PublisherPublic Library of Science
Behavioral activation is a fundamental feature of motivation, and organisms frequently make effort-related decisions based upon evaluations of reinforcement value and response costs. Furthermore, people with major ... [+]
Behavioral activation is a fundamental feature of motivation, and organisms frequently make effort-related decisions based upon evaluations of reinforcement value and response costs. Furthermore, people with major depression and other disorders often show anergia, psychomotor retardation, fatigue, and alterations in effort-related decision making. Tasks measuring effort-based decision making can be used as animal models of the motivational symptoms of depression, and the present studies characterized the effort-related effects of the vesicular monoamine transport (VMAT-2) inhibitor tetrabenazine. Tetrabenazine induces depressive symptoms in humans, and also preferentially depletes dopamine (DA). Rats were assessed using a concurrent progressive ratio (PROG)/chow feeding task, in which they can either lever press on a PROG schedule for preferred high-carbohydrate food, or approach and consume a less-preferred lab chow that is freely available in the chamber.
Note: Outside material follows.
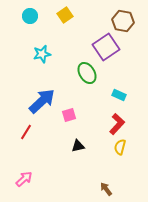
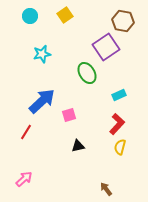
cyan rectangle: rotated 48 degrees counterclockwise
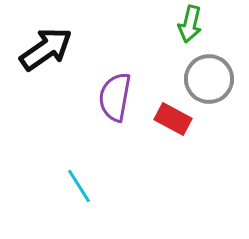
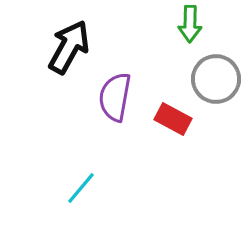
green arrow: rotated 12 degrees counterclockwise
black arrow: moved 23 px right, 2 px up; rotated 26 degrees counterclockwise
gray circle: moved 7 px right
cyan line: moved 2 px right, 2 px down; rotated 72 degrees clockwise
Previous work has shown that the DA antagonist haloperidol reduced PROG work output on this task, but did not reduce chow intake, effects that differed substantially from those of reinforcer devaluation or appetite suppressant drugs. The present work demonstrated that tetrabenazine produced an effort-related shift in responding on the PROG/chow procedure, reducing lever presses, highest ratio achieved and time spent responding, but not reducing chow intake. Similar effects were produced by administration of the subtype selective DA antagonists ecopipam (D1) and eticlopride (D2), but not by the cannabinoid CB1 receptor neutral antagonist and putative appetite suppressant AM 4413, which suppressed both lever pressing and chow intake. The adenosine A2A antagonist MSX-3, the antidepressant and catecholamine uptake inhibitor bupropion, and the MAO-B inhibitor deprenyl, all reversed the impairments induced by tetrabenazine. This work demonstrates the potential utility of the PROG/chow procedure as a rodent model of the effort-related deficits observed in depressed patients. [-]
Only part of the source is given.